▶ WORK TO BE COMPLETED:
From the line that contains "Find regions matching colon." to the final line below, both included, print each line exactly and skip the pictures.

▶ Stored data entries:
________

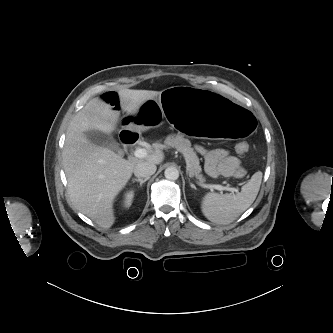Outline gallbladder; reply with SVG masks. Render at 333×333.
Returning <instances> with one entry per match:
<instances>
[{
  "label": "gallbladder",
  "mask_w": 333,
  "mask_h": 333,
  "mask_svg": "<svg viewBox=\"0 0 333 333\" xmlns=\"http://www.w3.org/2000/svg\"><path fill=\"white\" fill-rule=\"evenodd\" d=\"M85 134L92 143L109 148L118 154L123 153L120 144L111 135L98 130H90Z\"/></svg>",
  "instance_id": "bac80fb5"
}]
</instances>
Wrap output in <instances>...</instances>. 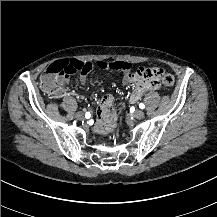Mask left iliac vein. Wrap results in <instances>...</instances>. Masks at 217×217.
<instances>
[{
    "instance_id": "1",
    "label": "left iliac vein",
    "mask_w": 217,
    "mask_h": 217,
    "mask_svg": "<svg viewBox=\"0 0 217 217\" xmlns=\"http://www.w3.org/2000/svg\"><path fill=\"white\" fill-rule=\"evenodd\" d=\"M133 116H134L136 119H143L144 116H145V113H144L142 110H136V111L133 113Z\"/></svg>"
}]
</instances>
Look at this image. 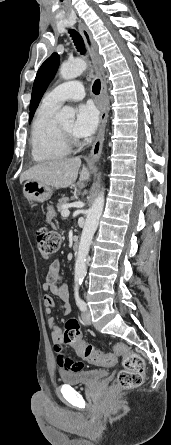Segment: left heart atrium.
Masks as SVG:
<instances>
[{
    "label": "left heart atrium",
    "instance_id": "1",
    "mask_svg": "<svg viewBox=\"0 0 171 445\" xmlns=\"http://www.w3.org/2000/svg\"><path fill=\"white\" fill-rule=\"evenodd\" d=\"M99 111L92 103L81 104L77 109L73 127L75 136L83 138L93 134L98 126Z\"/></svg>",
    "mask_w": 171,
    "mask_h": 445
}]
</instances>
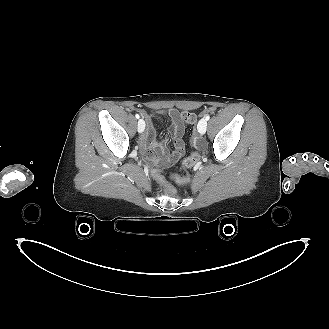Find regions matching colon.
<instances>
[{
    "instance_id": "obj_1",
    "label": "colon",
    "mask_w": 329,
    "mask_h": 329,
    "mask_svg": "<svg viewBox=\"0 0 329 329\" xmlns=\"http://www.w3.org/2000/svg\"><path fill=\"white\" fill-rule=\"evenodd\" d=\"M181 119L187 124H193L197 120V115L192 111H183L181 113ZM199 154L197 151L193 150L190 155L181 163V174L172 175L169 171L164 169H155L152 172L153 178L159 181L163 186L164 190L162 193L163 198L171 199L173 201L178 200L179 195L173 190V185L170 182V177L178 184H186L189 181L188 169L191 168L198 160Z\"/></svg>"
}]
</instances>
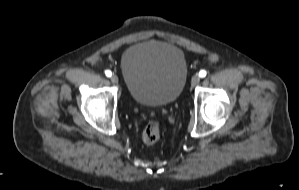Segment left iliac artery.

________

▶ SOLUTION TO THE EXERCISE:
Find regions matching colon.
<instances>
[{
    "instance_id": "obj_1",
    "label": "colon",
    "mask_w": 329,
    "mask_h": 329,
    "mask_svg": "<svg viewBox=\"0 0 329 329\" xmlns=\"http://www.w3.org/2000/svg\"><path fill=\"white\" fill-rule=\"evenodd\" d=\"M181 119L187 124H193L197 120V115L192 111H183L181 113ZM199 154L197 151L193 150L190 155L181 163V174L172 175L169 171L164 169H155L152 172L153 178L159 181L163 186L164 190L162 193L163 198L171 199L173 201L178 200L179 195L173 190V185L170 182V177L178 184H186L189 181L188 169L191 168L198 160Z\"/></svg>"
}]
</instances>
Segment left iliac artery.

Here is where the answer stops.